# Word Counting

This notebook introduces some of the basic tools and idea for working with natural language (text), including tokenization and word counting.

## Imports

In [1]:
import types

## Tokenization

In [2]:
PUNCTUATION = '`~!@#$%^&*()_-+={[}]|\:;"<,>.?/}\t\n'

Write a generator function, `remove_punctuation`, that removes punctuation from an iterator of words and yields the cleaned words:

* Strip the punctuation characters at the beginning and end of each word.
* Replace `-` by a space if found in the middle of the word and split on that white space to yield multiple words.
* If a word is all punctuation, don't yield it at all.

In [3]:
def remove_punctuation(words, punctuation=PUNCTUATION):
    """Remove punctuation from an iterator of words, yielding the results."""
    for word in words:
        word = word.strip(punctuation)
        split_word = word.replace("-", " ").split()
        
        for word in split_word:
            if word != '':
                yield word

In [4]:
assert list(remove_punctuation(['!data;']))==['data']
assert list(remove_punctuation(['!data-science:']))==['data', 'science']
assert list(remove_punctuation(['!!']))==[]
assert isinstance(remove_punctuation(['!!']), types.GeneratorType)

Write a generator function, `lower_words`, that makes each word in an iterator lowercase, yielding each lowercase word:

In [5]:
def lower_words(words):
    """Make each word in an iterator lowercase."""
    for word in words:
        yield word.lower()

In [6]:
assert isinstance(lower_words('AAA'), types.GeneratorType)
assert list(lower_words('This IS NOT LoWerCaSe'.split(' ')))==['this', 'is', 'not', 'lowercase']

[Stop words](https://en.wikipedia.org/wiki/Stop_words) are common words in text that are typically filtered out when performing natural language processing. Typical stop words are *and*, *of*, *a*, *the*, etc.

Write a generator function, `remove_stop_words`, that removes stop words from an iterator, yielding the results:

In [7]:
def remove_stop_words(words, stop_words=None):
    """Remove the stop words from an iterator of words.
    
    stop_words can be provided as a list of words or a whitespace separated string of words.
    """
    for word in words:
        if stop_words is None or word not in stop_words:
            yield word        

In [8]:
assert list(remove_stop_words('the begin to the end a of the day'.split(' '), stop_words='a the')) == \
    ['begin', 'to', 'end', 'of', 'day']
assert list(remove_stop_words('the begin to the end a of the day'.split(' '), stop_words=['a', 'the'])) == \
    ['begin', 'to', 'end', 'of', 'day']
assert list(remove_stop_words('the begin to the end a of the day'.split(' '))) == \
    ['the', 'begin', 'to', 'the', 'end', 'a', 'of', 'the', 'day']

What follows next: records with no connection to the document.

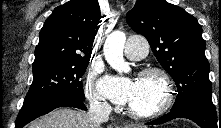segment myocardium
<instances>
[{"mask_svg":"<svg viewBox=\"0 0 221 128\" xmlns=\"http://www.w3.org/2000/svg\"><path fill=\"white\" fill-rule=\"evenodd\" d=\"M147 77L158 79L161 92L149 109L137 110L128 106V114L137 119H149L162 115L170 107L174 97L172 80L165 70L157 67H147L141 72V79Z\"/></svg>","mask_w":221,"mask_h":128,"instance_id":"1","label":"myocardium"}]
</instances>
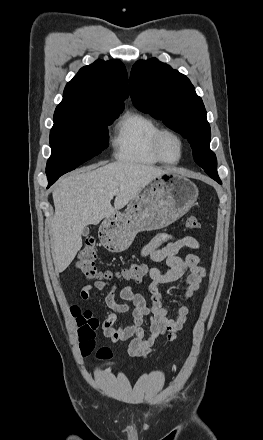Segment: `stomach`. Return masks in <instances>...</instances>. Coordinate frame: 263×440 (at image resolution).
Returning a JSON list of instances; mask_svg holds the SVG:
<instances>
[{"label": "stomach", "instance_id": "obj_1", "mask_svg": "<svg viewBox=\"0 0 263 440\" xmlns=\"http://www.w3.org/2000/svg\"><path fill=\"white\" fill-rule=\"evenodd\" d=\"M198 194L196 185L182 175L167 172L158 176L130 201L124 212L103 220L99 228L103 244L111 252L125 251L138 232L162 229L186 214Z\"/></svg>", "mask_w": 263, "mask_h": 440}]
</instances>
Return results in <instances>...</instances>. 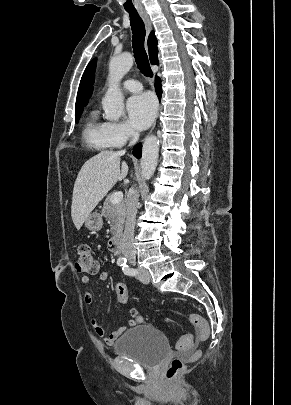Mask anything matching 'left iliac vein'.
<instances>
[{"mask_svg": "<svg viewBox=\"0 0 291 405\" xmlns=\"http://www.w3.org/2000/svg\"><path fill=\"white\" fill-rule=\"evenodd\" d=\"M138 272H137V278L142 282V283H149L150 282V274L149 272L142 267H138Z\"/></svg>", "mask_w": 291, "mask_h": 405, "instance_id": "left-iliac-vein-1", "label": "left iliac vein"}]
</instances>
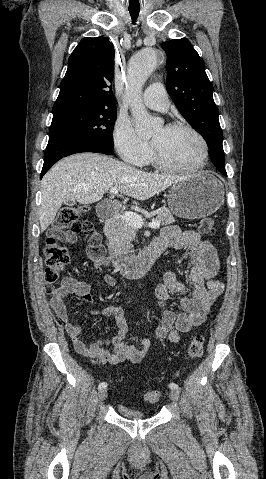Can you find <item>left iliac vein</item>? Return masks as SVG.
I'll return each instance as SVG.
<instances>
[{
	"instance_id": "1",
	"label": "left iliac vein",
	"mask_w": 266,
	"mask_h": 479,
	"mask_svg": "<svg viewBox=\"0 0 266 479\" xmlns=\"http://www.w3.org/2000/svg\"><path fill=\"white\" fill-rule=\"evenodd\" d=\"M179 396H180V395H179V391H178V390H172V391H170V393H169L170 399H171L172 401H174V402H178Z\"/></svg>"
}]
</instances>
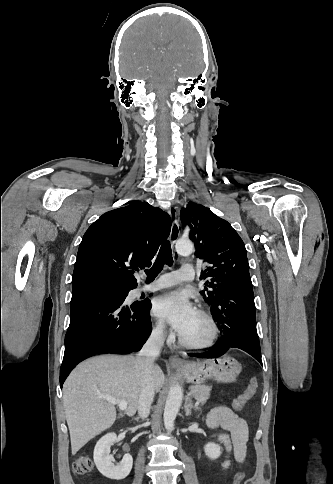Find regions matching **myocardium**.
<instances>
[{
	"label": "myocardium",
	"mask_w": 333,
	"mask_h": 484,
	"mask_svg": "<svg viewBox=\"0 0 333 484\" xmlns=\"http://www.w3.org/2000/svg\"><path fill=\"white\" fill-rule=\"evenodd\" d=\"M197 313L202 316L208 323L209 328H210V334L208 338L200 343H193L189 342L186 339H184L181 334L179 335V342L180 344L190 350H206L209 349L216 341L218 335H219V328L217 325V322L215 318L206 310L204 309H198Z\"/></svg>",
	"instance_id": "1"
}]
</instances>
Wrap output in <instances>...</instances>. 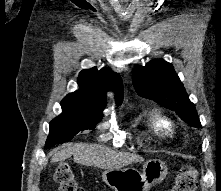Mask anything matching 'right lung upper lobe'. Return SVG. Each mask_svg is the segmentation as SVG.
<instances>
[{"mask_svg":"<svg viewBox=\"0 0 221 191\" xmlns=\"http://www.w3.org/2000/svg\"><path fill=\"white\" fill-rule=\"evenodd\" d=\"M79 90L68 94L62 101V109L101 113L106 106L105 93L113 90L117 105L123 98V84L119 74L108 68L96 67L82 70L78 76Z\"/></svg>","mask_w":221,"mask_h":191,"instance_id":"1","label":"right lung upper lobe"}]
</instances>
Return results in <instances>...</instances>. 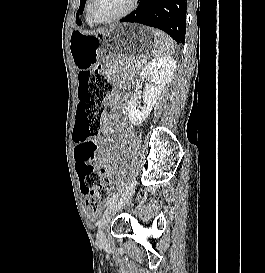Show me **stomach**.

[Tokenization](https://en.wikipedia.org/wiki/Lexical_analysis#Tokenization) is the process of taking a string or line of text and returning a sequence of words, or *tokens*, with the following transforms applied

* Punctuation removed
* All words lowercased
* Stop words removed

Write a generator function, `tokenize_line`, that yields tokenized words from a an input line of text. 

In [9]:
def tokenize_line(line, stop_words=None, punctuation=PUNCTUATION):
    """Split a string into a list of words, removing punctuation and stop words."""
    for word in list(remove_stop_words(lower_words(remove_punctuation(line.split())), stop_words)):
        yield word

In [10]:
assert isinstance(tokenize_line("This, is the way; that things will end"), types.GeneratorType)
assert list(tokenize_line("This, is the way; that things will end", stop_words=['the', 'is'])) == \
    ['this', 'way', 'that', 'things', 'will', 'end']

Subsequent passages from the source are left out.